Implement JIT Support for Float16Array
Categories
(Core :: JavaScript Engine, enhancement, P3)
Tracking
()
Tracking | Status | |
---|---|---|
firefox130 | --- | fixed |
People
(Reporter: dminor, Assigned: anba)
References
(Blocks 1 open bug)
Details
Attachments
(14 files)
48 bytes,
text/x-phabricator-request
|
Details | Review | |
48 bytes,
text/x-phabricator-request
|
Details | Review | |
48 bytes,
text/x-phabricator-request
|
Details | Review | |
48 bytes,
text/x-phabricator-request
|
Details | Review | |
48 bytes,
text/x-phabricator-request
|
Details | Review | |
48 bytes,
text/x-phabricator-request
|
Details | Review | |
48 bytes,
text/x-phabricator-request
|
Details | Review | |
48 bytes,
text/x-phabricator-request
|
Details | Review | |
48 bytes,
text/x-phabricator-request
|
Details | Review | |
48 bytes,
text/x-phabricator-request
|
Details | Review | |
48 bytes,
text/x-phabricator-request
|
Details | Review | |
48 bytes,
text/x-phabricator-request
|
Details | Review | |
48 bytes,
text/x-phabricator-request
|
Details | Review | |
48 bytes,
text/x-phabricator-request
|
Details | Review |
From https://bugzilla.mozilla.org/show_bug.cgi?id=1833647#c12, a follow up to implement JIT support for Float16Array.
Updated•1 year ago
|
Reporter | ||
Comment 1•4 months ago
|
||
There's some discussion of optimizations here: https://github.com/tc39/proposal-float16array/issues/12
Assignee | ||
Updated•1 month ago
|
Assignee | ||
Comment 2•1 month ago
|
||
Add the more conversion methods from upstream.

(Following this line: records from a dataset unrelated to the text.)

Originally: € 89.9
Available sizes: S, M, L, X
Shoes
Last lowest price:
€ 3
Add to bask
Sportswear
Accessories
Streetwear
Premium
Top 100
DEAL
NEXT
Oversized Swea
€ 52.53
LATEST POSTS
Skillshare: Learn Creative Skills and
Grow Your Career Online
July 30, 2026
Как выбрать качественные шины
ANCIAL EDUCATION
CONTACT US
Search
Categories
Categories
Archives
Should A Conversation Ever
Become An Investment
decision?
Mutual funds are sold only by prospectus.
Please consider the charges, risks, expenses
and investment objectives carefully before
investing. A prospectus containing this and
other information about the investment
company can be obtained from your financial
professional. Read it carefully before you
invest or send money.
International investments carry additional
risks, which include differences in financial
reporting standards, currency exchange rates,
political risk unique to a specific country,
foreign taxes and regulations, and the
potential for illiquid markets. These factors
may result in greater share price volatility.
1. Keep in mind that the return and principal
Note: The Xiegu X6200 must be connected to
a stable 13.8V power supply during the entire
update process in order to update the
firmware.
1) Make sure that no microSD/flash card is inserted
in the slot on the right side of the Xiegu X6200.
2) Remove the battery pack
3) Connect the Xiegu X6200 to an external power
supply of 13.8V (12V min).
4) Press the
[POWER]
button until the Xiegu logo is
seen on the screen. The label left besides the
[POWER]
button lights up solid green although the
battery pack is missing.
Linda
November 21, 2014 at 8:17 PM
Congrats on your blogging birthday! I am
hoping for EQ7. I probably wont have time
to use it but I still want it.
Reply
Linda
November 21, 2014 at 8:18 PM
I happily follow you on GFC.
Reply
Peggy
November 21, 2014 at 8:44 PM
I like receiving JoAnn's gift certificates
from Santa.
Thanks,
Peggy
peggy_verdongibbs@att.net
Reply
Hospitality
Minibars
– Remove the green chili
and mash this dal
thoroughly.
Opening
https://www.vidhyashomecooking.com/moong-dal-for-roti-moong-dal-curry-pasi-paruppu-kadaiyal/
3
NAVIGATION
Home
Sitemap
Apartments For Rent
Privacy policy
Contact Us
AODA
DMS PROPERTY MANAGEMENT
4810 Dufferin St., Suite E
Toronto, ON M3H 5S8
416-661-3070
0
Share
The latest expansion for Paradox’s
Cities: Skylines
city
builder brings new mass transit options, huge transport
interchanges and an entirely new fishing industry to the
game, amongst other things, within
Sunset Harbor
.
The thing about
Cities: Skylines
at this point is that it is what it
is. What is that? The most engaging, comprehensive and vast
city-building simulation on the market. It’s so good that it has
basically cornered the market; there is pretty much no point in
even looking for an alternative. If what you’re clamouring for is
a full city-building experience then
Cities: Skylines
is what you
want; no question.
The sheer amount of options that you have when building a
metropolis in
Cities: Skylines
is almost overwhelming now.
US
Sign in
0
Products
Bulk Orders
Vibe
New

Later patches will call the new
methods.
Add if-constexpr
to ElementSpecific::valueToNative
to avoid compiler errors,
because both js::float16::operator=(double)

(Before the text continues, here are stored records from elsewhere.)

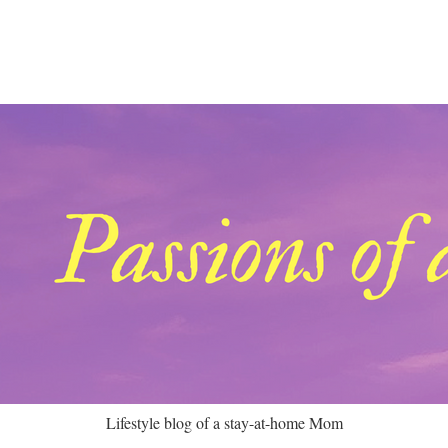
Lifestyle blog of a stay-at-home Mom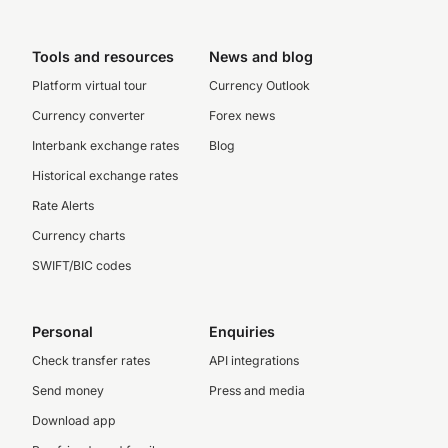
Tools and resources
News and blog
Platform virtual tour
Currency Outlook
Currency converter
Forex news
Interbank exchange rates
Blog
Historical exchange rates
Rate Alerts
Currency charts
SWIFT/BIC codes
Personal
Enquiries
Check transfer rates
API integrations
Send money
Press and media
Download app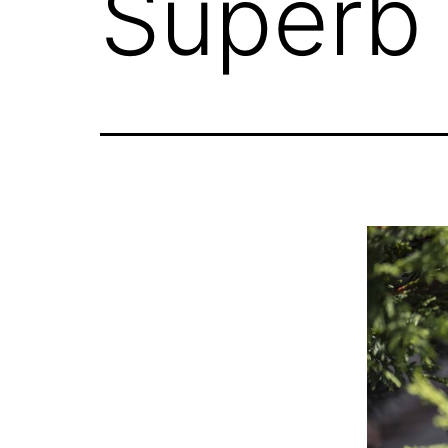
Superb 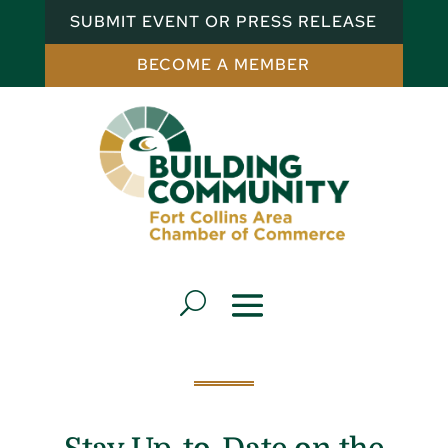
SUBMIT EVENT OR PRESS RELEASE
BECOME A MEMBER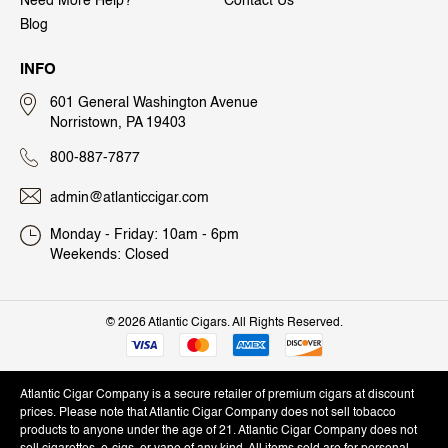
Need More Help?
Contact Us
Blog
INFO
601 General Washington Avenue
Norristown, PA 19403
800-887-7877
admin@atlanticcigar.com
Monday - Friday: 10am - 6pm
Weekends: Closed
©
2026 Atlantic Cigars. All Rights Reserved.
Atlantic Cigar Company is a secure retailer of premium cigars at discount
prices. Please note that Atlantic Cigar Company does not sell tobacco
products to anyone under the age of 21. Atlantic Cigar Company does not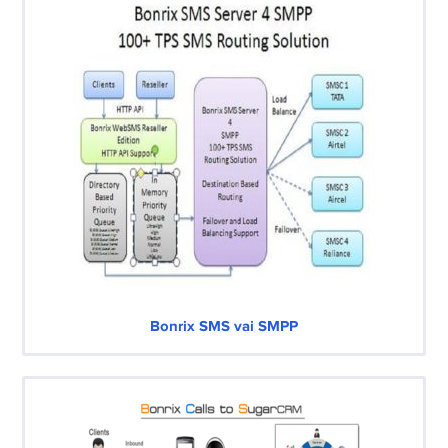
Bonrix SMS vai SMPP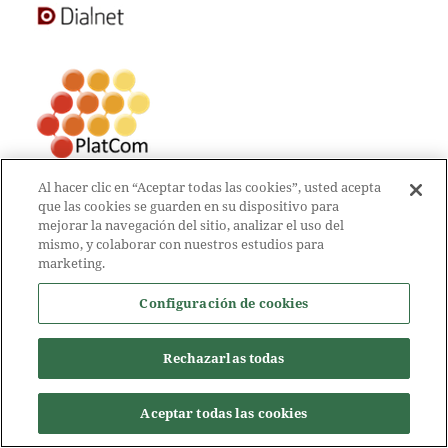
Al hacer clic en “Aceptar todas las cookies”, usted acepta
que las cookies se guarden en su dispositivo para
mejorar la navegación del sitio, analizar el uso del
mismo, y colaborar con nuestros estudios para
marketing.
Configuración de cookies
Rechazarlas todas
Aceptar todas las cookies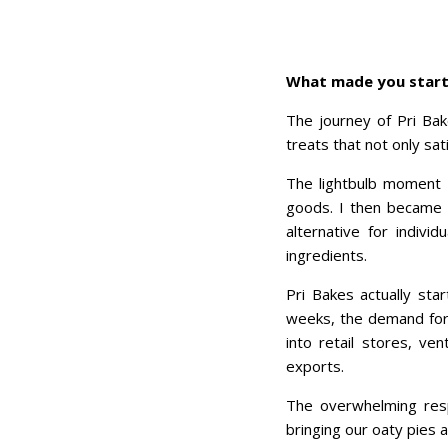
What made you start 
The journey of Pri Bak
treats that not only s
The lightbulb moment c
goods. I then became d
alternative for indivi
ingredients.
Pri Bakes actually sta
weeks, the demand for
into retail stores, v
exports.
The overwhelming res
bringing our oaty pies 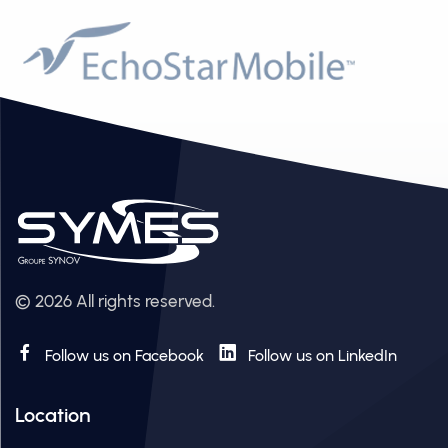
© 2026 All rights reserved.
Follow us on Facebook
Follow us on LinkedIn
Location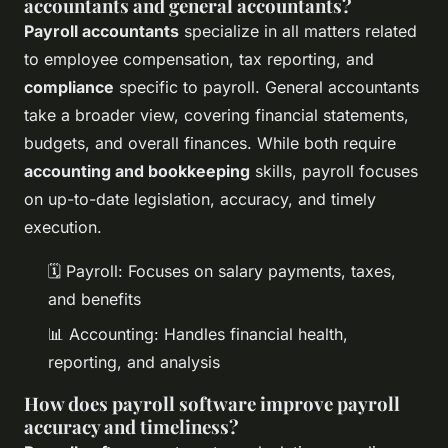
accountants and general accountants?
Payroll accountants
specialize in all matters related
to employee compensation, tax reporting, and
compliance
specific to payroll. General accountants
take a broader view, covering financial statements,
budgets, and overall finances. While both require
accounting and bookkeeping
skills, payroll focuses
on up-to-date legislation, accuracy, and timely
execution.
🗓️ Payroll: Focuses on salary payments, taxes,
and benefits
📊 Accounting: Handles financial health,
reporting, and analysis
How does payroll software improve payroll
accuracy and timeliness?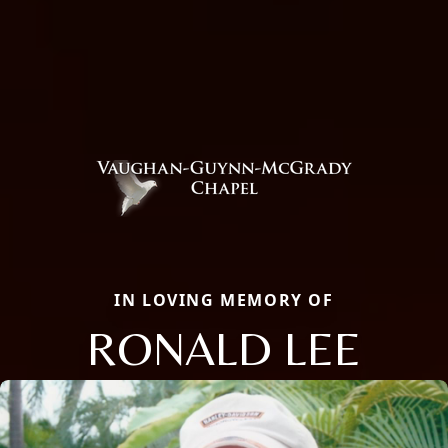
IN LOVING MEMORY OF
RONALD LEE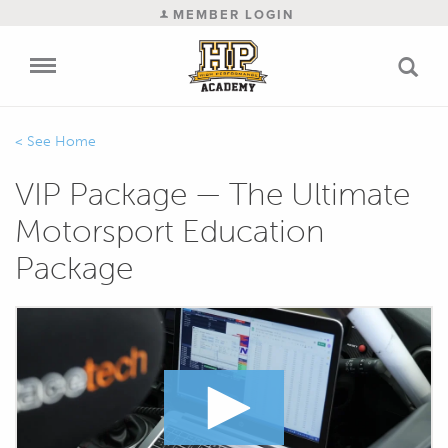
MEMBER LOGIN
Home
VIP Package — The Ultimate
Motorsport Education
Package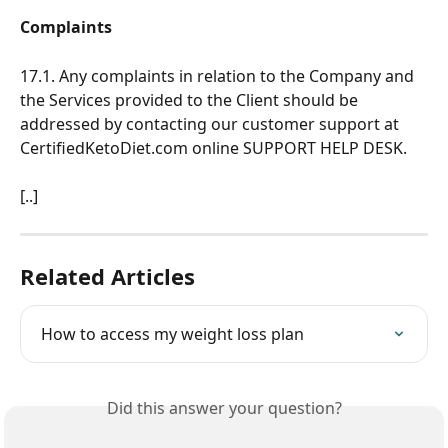
Complaints
17.1. Any complaints in relation to the Company and 
the Services provided to the Client should be 
addressed by contacting our customer support at 
CertifiedKetoDiet.com online SUPPORT HELP DESK.
[..]
Related Articles
How to access my weight loss plan
Did this answer your question?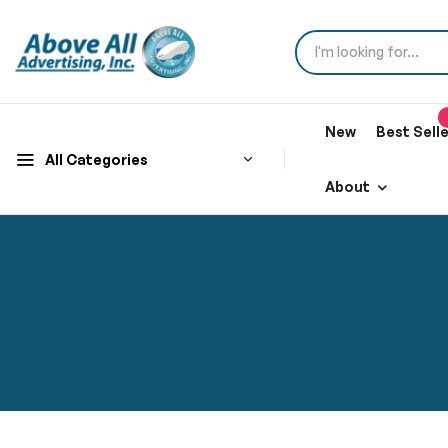
New
Best Sell
All Categories
About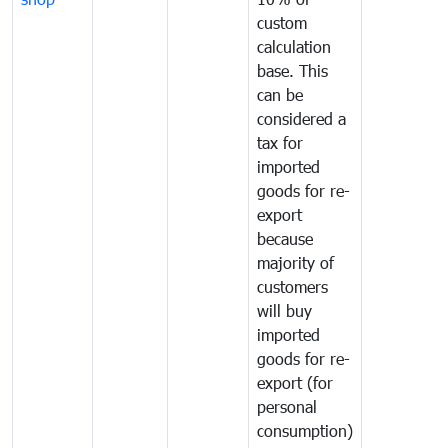
custom
calculation
base. This
can be
considered a
tax for
imported
goods for re-
export
because
majority of
customers
will buy
imported
goods for re-
export (for
personal
consumption)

and js::float16::operator=(float)
are applicable assignment operators when assigning from int64_t
.
Assignee | ||
Comment 3•1 month ago
|
||
Support vcvtph2ps
and vcvtps2ph
instructions from the F16C instruction set.
F16C requires AVX being enabled per "Intel developer manual, Vol 1, §14.4.1
Detection of F16C Instructions".
Depends on D215762
Assignee | ||
Comment 4•1 month ago
|
||
Upstream already has this fixed.
Depends on D215763
Assignee | ||
Comment 5•1 month ago
|
||
Support float
in addition to double
in storeCallFloatResult
.
Depends on D215764
Assignee | ||
Comment 6•1 month ago
|
||
Hardware support for float16 conversions is limited:
- ARM supports float32<>float16 conversions with Neon. This is not implemented yet.
- ARM64 supports float32<>float16 and float64<>float16 conversions.
- x86/x64 supports float32<>float16 conversions when F16C instructions are supported.
We use the following approach for this initial implementation:
- Use supported conversions when available, otherwise fall back to an ABI call.
- Represent float16 as float32 throughout the JIT (so no
MIRType::Float16
yet),
because:- float32 is supported for all targets, so we reduce cross-target differences
when choosing the data type which is universally supported, - float32<>float16 conversions are natively supported for the main target platforms,
- actual float16 math operations have even more limited hardware support, so we need
to convert float16 to either float32 or float64 anyway at some point.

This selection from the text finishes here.